O curta-metragem “Mapago”, dirigido por Marcus Teles e roteirizado por Gleycielli Nonato Guató, conquistou o Prêmio Uno Mato de melhor filme produzido entre os estados de Mato Grosso e Mato Grosso do Sul no 23º Festival de Cinema de Cuiabá, o CineMATO, na noite de domingo (05/07). A obra, produzida no interior de Mato Grosso do Sul a partir das vivências do povo Guató, segue em circulação nacional com exibições confirmadas no Bonito CineSur, ainda este mês, e no Festival Guarnicê de Cinema, em São Luís, no Maranhão, em agosto.
Uma história de resistência indígena na cidade
O filme acompanha Fagunda, uma mulher Guató que vive longe de seu território ancestral, e sua filha Serena, artista que encontra no funk e no hip hop caminhos para afirmar a identidade indígena na cidade. As duas personagens são vividas pelas próprias Gleycielli Nonato Guató e Serena MC, mulheres indígenas Guató que também habitam contextos urbanos fora das telas. O roteiro nasceu das experiências pessoais da roteirista, e a premiação chegou na estreia do filme em festival.
Do interior do interior para festivais nacionais
Para o diretor Marcus Teles, o reconhecimento vai além do campo artístico. “Somos uma produção do interior do interior, sem distribuidora e sem a estrutura que normalmente acompanha grandes produções. Ver Mapago alcançar festivais importantes e compartilhar espaço com obras vindas de centros que já possuem uma cadeia cinematográfica consolidada é, por si só, uma grande vitória. Mais do que uma conquista para o filme, é a prova de que histórias produzidas a partir dos territórios indígenas e do interior do Brasil também têm força, qualidade e relevância para dialogar com públicos de todo o país”, afirmou.

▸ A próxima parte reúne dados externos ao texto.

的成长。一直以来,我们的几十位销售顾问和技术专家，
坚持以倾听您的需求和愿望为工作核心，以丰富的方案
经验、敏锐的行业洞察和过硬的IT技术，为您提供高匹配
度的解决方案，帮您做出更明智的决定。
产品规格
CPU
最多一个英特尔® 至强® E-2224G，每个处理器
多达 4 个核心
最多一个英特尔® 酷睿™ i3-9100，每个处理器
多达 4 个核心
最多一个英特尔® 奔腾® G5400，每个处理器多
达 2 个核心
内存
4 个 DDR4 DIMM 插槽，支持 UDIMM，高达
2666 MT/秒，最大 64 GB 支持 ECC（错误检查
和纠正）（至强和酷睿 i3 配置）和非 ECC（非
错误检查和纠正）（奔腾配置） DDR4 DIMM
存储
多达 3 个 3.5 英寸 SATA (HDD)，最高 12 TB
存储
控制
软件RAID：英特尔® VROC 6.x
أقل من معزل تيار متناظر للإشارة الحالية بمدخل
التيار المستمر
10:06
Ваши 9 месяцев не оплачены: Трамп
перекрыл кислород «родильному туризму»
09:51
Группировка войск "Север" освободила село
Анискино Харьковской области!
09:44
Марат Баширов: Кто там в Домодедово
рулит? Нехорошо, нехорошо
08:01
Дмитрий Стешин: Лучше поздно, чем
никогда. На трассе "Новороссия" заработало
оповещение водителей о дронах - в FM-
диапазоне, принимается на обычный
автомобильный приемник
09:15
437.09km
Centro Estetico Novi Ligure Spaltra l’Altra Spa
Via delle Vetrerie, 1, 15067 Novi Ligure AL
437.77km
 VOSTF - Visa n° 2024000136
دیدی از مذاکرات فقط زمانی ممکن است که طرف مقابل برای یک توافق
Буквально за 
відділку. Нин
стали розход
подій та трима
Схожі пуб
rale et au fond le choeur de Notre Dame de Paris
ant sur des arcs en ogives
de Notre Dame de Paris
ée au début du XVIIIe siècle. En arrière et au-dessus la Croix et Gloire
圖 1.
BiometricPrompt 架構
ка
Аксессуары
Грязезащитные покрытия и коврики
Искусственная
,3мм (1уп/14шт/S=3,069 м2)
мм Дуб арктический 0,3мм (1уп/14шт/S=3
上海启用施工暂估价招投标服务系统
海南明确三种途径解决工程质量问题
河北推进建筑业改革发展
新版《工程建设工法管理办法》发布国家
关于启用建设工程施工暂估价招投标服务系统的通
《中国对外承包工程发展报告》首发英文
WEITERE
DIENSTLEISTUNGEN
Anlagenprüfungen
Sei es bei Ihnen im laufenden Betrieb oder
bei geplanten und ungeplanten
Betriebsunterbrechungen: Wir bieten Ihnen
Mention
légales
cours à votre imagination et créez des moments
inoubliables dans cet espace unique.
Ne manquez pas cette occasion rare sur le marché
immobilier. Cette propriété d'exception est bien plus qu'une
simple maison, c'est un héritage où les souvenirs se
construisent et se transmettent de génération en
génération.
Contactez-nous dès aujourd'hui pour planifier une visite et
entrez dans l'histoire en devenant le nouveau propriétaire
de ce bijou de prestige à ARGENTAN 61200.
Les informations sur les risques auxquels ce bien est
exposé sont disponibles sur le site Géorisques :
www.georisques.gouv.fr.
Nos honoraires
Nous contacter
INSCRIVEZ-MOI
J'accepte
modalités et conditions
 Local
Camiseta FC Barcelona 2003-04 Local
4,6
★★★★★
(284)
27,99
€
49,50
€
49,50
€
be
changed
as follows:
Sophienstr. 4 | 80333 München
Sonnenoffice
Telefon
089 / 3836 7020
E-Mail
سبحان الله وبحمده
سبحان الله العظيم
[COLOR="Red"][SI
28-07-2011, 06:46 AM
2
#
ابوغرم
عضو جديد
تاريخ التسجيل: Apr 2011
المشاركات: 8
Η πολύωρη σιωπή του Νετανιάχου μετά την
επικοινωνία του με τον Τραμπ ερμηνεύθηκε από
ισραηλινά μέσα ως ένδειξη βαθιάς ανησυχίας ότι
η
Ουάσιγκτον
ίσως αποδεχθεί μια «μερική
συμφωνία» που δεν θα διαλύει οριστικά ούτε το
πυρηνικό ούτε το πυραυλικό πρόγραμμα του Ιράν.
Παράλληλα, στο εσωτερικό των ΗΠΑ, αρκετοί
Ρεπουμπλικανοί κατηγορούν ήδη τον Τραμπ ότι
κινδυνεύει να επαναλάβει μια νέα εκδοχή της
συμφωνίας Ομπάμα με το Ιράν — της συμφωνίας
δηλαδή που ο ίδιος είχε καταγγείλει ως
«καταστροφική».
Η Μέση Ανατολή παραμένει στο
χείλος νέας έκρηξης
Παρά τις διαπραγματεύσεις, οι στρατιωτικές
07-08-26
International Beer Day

Teles destacou ainda o caráter simbólico da estreia. “Mato Grosso e Mato Grosso do Sul são os dois estados que concentram a presença histórica e contemporânea do povo Guató. Apresentar o filme pela primeira vez em Mato Grosso, um dos territórios que guardam a memória e a ancestralidade desse povo, é algo profundamente simbólico”, disse.
Indígenas como protagonistas de suas próprias histórias
Para a roteirista Gleycielli Nonato Guató, o maior legado do filme está em permitir que os próprios indígenas narrem suas histórias. “Quando eu era criança, eu não me via em filmes, eu não me via em literatura, não me via na arte. Hoje nós temos a oportunidade de falar por nós na literatura, no cinema, na arte. Hoje nós temos a oportunidade de ser protagonistas de nossas próprias histórias e Mapago traz isso”, afirmou. A roteirista definiu o filme a partir de sua força central. “O filme Mapago foi feito com essa força ancestral dentro do contemporâneo. São mulheres de periferia, são mulheres que sofrem com a desculturalização da sua cultura, perder e tentar manter a cultura ao mesmo tempo. Isso dá a força dessa linha de que nós podemos ser indígenas em qualquer lugar, no asfalto ou na mata”, concluiu. O projeto conta com incentivo do Programa Nacional Aldir Blanc.